Required action:
Please find all lines in the data that hold the string "Дисковые" and copy them.

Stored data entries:
################

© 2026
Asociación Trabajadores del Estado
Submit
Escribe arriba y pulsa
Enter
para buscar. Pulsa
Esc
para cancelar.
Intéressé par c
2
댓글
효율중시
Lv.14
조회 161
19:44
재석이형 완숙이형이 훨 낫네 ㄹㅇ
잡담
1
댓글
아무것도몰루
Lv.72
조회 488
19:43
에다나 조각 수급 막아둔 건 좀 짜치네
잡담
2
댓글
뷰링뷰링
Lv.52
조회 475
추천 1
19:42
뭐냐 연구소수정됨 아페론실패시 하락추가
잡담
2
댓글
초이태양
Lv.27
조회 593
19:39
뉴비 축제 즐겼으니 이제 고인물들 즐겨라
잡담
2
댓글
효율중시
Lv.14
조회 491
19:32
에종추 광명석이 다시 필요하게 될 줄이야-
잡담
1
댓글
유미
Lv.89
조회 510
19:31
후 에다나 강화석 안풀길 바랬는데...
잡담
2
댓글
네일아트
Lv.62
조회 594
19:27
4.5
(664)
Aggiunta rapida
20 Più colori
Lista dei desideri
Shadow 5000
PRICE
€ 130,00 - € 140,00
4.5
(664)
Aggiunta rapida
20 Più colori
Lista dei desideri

################

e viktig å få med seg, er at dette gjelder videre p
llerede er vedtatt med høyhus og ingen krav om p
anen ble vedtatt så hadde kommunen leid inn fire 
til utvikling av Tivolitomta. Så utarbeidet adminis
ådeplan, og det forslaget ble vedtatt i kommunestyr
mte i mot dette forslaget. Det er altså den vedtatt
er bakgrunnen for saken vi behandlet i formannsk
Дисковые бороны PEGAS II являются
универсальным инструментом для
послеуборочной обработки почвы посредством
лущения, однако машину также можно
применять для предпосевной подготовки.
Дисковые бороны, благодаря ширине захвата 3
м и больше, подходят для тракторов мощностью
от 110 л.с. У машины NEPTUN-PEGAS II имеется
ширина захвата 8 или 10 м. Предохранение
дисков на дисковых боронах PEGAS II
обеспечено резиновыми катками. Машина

################

Solution for this problem:
Дисковые бороны PEGAS II являются
Дисковые бороны, благодаря ширине захвата 3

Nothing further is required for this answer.